Cluster detection and error correction
Peter Cameron's Blog 2024-09-22
A thought, possibly worthless, but I will record it anyway.
Today I heard a talk by Brian Franczak from MacEwan University. It was on cluster detection in data, a big topic in artificial intelligence now. The new feature was that he and his colleagues were detecting clusters in data where there is missing or corrupted data. They had an algorithm, and their implementation of it compares favourably in both performance and runtime with more established algorithms.
After the talk, somebody asked a question, which I completely failed to hear. What I thought had been asked was: can this method be used for error correction, when data is transmitted through a noisy channel which can erase or alter some symbols in a transmitted word?
This was not the question actually asked, but I think that the answer is yes. As usual in error correction, we will only transmit words from a code having the property that any two of its words are at a considerable distance apart. So we proceed as follows. If not too many errors are made, then the received word will be closer to the transmitted word than to any other codeword.
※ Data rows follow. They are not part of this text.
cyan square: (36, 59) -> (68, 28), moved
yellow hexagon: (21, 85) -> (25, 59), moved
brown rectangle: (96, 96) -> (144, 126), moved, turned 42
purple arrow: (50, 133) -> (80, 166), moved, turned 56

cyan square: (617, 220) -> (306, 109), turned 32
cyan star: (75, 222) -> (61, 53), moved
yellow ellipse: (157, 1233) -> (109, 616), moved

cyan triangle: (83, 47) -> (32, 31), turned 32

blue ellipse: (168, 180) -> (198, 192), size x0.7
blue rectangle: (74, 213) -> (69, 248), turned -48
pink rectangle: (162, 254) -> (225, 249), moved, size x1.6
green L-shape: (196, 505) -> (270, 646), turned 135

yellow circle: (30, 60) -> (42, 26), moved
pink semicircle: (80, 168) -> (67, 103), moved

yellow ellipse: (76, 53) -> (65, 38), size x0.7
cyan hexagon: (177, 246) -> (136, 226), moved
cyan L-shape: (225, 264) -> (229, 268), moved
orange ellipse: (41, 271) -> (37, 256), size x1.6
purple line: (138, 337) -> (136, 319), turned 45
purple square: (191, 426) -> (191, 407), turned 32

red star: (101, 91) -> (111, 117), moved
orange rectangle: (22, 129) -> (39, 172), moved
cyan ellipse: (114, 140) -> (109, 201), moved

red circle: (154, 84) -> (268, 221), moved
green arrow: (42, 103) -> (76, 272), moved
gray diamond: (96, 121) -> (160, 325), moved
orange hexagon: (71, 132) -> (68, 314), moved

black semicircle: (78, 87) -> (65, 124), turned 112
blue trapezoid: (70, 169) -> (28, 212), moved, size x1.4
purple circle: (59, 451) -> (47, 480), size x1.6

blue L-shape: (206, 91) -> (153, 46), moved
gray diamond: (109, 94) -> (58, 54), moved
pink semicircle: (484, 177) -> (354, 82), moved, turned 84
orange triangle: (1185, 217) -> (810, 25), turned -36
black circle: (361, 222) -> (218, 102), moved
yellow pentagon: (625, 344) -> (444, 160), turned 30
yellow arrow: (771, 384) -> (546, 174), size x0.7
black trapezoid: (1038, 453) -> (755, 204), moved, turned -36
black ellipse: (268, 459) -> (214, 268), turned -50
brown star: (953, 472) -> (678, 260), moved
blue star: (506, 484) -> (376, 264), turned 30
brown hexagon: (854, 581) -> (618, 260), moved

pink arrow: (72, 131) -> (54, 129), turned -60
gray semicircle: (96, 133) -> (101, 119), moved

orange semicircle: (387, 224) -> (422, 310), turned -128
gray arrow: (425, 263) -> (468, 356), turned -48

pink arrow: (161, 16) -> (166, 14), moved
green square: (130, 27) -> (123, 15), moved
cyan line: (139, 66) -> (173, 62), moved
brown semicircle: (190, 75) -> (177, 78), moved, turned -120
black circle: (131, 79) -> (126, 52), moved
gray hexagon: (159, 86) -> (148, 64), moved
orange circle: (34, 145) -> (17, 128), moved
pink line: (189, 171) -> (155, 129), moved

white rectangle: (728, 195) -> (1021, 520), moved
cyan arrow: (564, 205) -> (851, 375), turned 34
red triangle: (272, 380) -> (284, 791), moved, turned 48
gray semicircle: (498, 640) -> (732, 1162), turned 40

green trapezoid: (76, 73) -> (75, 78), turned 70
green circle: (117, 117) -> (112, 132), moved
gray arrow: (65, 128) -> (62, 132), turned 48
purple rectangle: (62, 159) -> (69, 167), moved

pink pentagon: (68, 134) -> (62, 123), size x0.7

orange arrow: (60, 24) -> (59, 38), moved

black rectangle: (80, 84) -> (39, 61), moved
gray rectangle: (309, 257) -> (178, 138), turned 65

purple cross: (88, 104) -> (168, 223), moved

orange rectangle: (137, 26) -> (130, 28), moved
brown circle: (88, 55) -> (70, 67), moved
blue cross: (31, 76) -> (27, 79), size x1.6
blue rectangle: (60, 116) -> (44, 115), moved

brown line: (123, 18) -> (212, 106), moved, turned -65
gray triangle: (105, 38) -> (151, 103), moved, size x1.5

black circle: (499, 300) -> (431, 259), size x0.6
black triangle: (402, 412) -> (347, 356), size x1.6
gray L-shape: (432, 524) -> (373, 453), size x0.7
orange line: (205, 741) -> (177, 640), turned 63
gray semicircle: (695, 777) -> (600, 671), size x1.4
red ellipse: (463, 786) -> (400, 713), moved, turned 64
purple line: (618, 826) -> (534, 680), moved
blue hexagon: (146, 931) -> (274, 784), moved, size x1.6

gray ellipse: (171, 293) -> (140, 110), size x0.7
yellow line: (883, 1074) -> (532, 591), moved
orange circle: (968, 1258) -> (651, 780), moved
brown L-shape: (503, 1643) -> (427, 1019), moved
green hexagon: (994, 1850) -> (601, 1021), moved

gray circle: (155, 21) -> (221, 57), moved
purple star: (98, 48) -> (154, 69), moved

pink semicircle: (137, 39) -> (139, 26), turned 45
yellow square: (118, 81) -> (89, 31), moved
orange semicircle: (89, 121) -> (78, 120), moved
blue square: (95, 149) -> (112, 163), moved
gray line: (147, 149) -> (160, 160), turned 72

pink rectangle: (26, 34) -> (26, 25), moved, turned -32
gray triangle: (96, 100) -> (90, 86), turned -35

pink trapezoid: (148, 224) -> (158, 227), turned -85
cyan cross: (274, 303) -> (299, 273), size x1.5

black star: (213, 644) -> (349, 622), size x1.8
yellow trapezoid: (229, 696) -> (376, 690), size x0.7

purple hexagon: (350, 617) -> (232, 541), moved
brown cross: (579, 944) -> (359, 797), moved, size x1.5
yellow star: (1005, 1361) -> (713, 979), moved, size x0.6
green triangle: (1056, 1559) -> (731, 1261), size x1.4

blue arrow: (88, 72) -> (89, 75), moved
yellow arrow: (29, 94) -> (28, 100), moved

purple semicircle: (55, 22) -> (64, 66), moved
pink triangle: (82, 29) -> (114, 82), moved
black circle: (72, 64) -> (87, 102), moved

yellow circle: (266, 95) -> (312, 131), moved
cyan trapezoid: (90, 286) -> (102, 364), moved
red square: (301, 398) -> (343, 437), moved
So the received words will form clusters centred on codewords, and identifying the cluster containing a given received word will determine the transmitted word uniquely (provided that not too many errors have actually occurred).
So the remaining question is whether their algorthm competes with any of the many known decoding algorithms. This is not a trivial question, since the general problem of decoding linear codes is known to be NP-complete, so there is room for new ideas in the field.